Der Blog "Jihad Watch" ist mit Verschwörungstheorien schnell bei der Hand.

(Foto: Screenshot von www.jihadwatch.org)

Die meisten US-Bürger sind gegen das Projekt. 61 Prozent Gegner ermittelt zum Beispiel die aktuellste Umfrage des Magazins Time. Das New Yorker Siena College befragte nur Bewohner des Bundesstaates und kommt auf 63 Prozent Ablehnung. Allerdings schwanken die Ergebnisse stark je nach Formulierung der Frage. Wird lediglich gefragt, ob die Bürger eine Moschee am Ground Zero haben wollen, sind viele dagegen. Bringen die Forscher die Freiheit der Religionsausübung mit ins Spiel, fallen die Antworten gleich ganz anders aus.

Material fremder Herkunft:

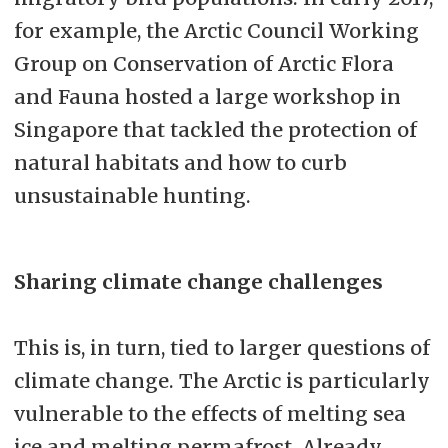
for example, the Arctic Council Working
Group on Conservation of Arctic Flora
and Fauna hosted a large workshop in
Singapore that tackled the protection of
natural habitats and how to curb
unsustainable hunting.
Sharing climate change challenges
This is, in turn, tied to larger questions of
climate change. The Arctic is particularly
vulnerable to the effects of melting sea
ice and melting permafrost. Already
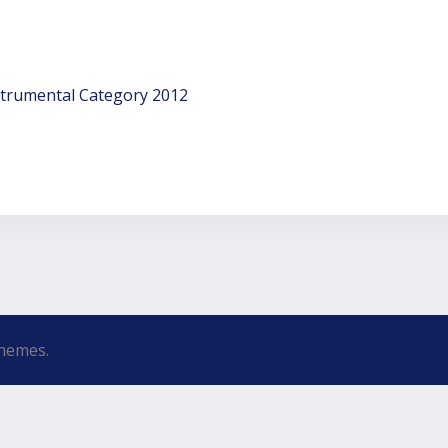
strumental Category 2012
hemes.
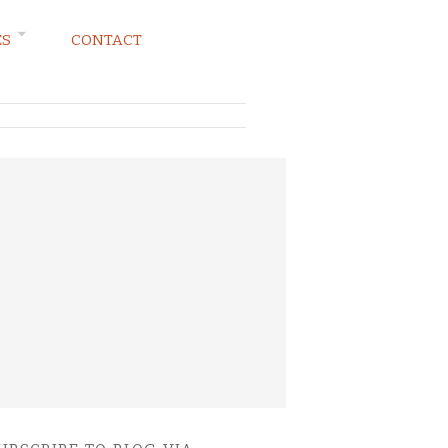
ES
CONTACT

Viele Bürger sind schlicht falsch informiert - was auch an dem Umgang der Medien mit dem Thema liegt. So ist schon der Begriff "Ground-Zero-Moschee" irreführend, impliziert er doch, dass ein muslimisches Gotteshaus direkt an den Ort der Attentate gebaut werden soll. Der Baugrund für das Projekt Park51 befindet sich jedoch zwei Straßenzüge entfernt. Zudem handelt es sich bei den Plänen nicht wirklich um eine Moschee, sondern um ein kulturelles Zentrum, das neben vielem anderen - wie zum Beispiel einer Gedenkstätte für die 9/11-Opfer - auch einen Gebetsraum für Muslime beheimaten soll.

Unter all dem Quatsch, der kursiert, gewinnt sogar die Behauptung, Präsident Obama selbst sei in Wirklichkeit ein Anhänger des Islams, wieder an Glaubwürdigkeit. Fast ein Fünftel der Amerikaner glauben das inzwischen wieder. Nur 34 Prozent der Befragten trauen sich, anzukreuzen, dass sie mit Sicherheit wüssten, dass ihr Staatsoberhaupt christlichen Glaubens sei.

Am Ende ist diese ganze Diskussion möglicherweise ganz umsonst geführt. Wie das Politmagazin Politico nun enthüllte, fehlen Bauherr Rauf anscheinend nicht nur ein Teil der erforderlichen Genehmigungen für Park51, sondern auch jegliche finanziellen Mittel. Es erscheint unwahrscheinlich, dass sich bei der derzeitigen Stimmungslage Investoren finden.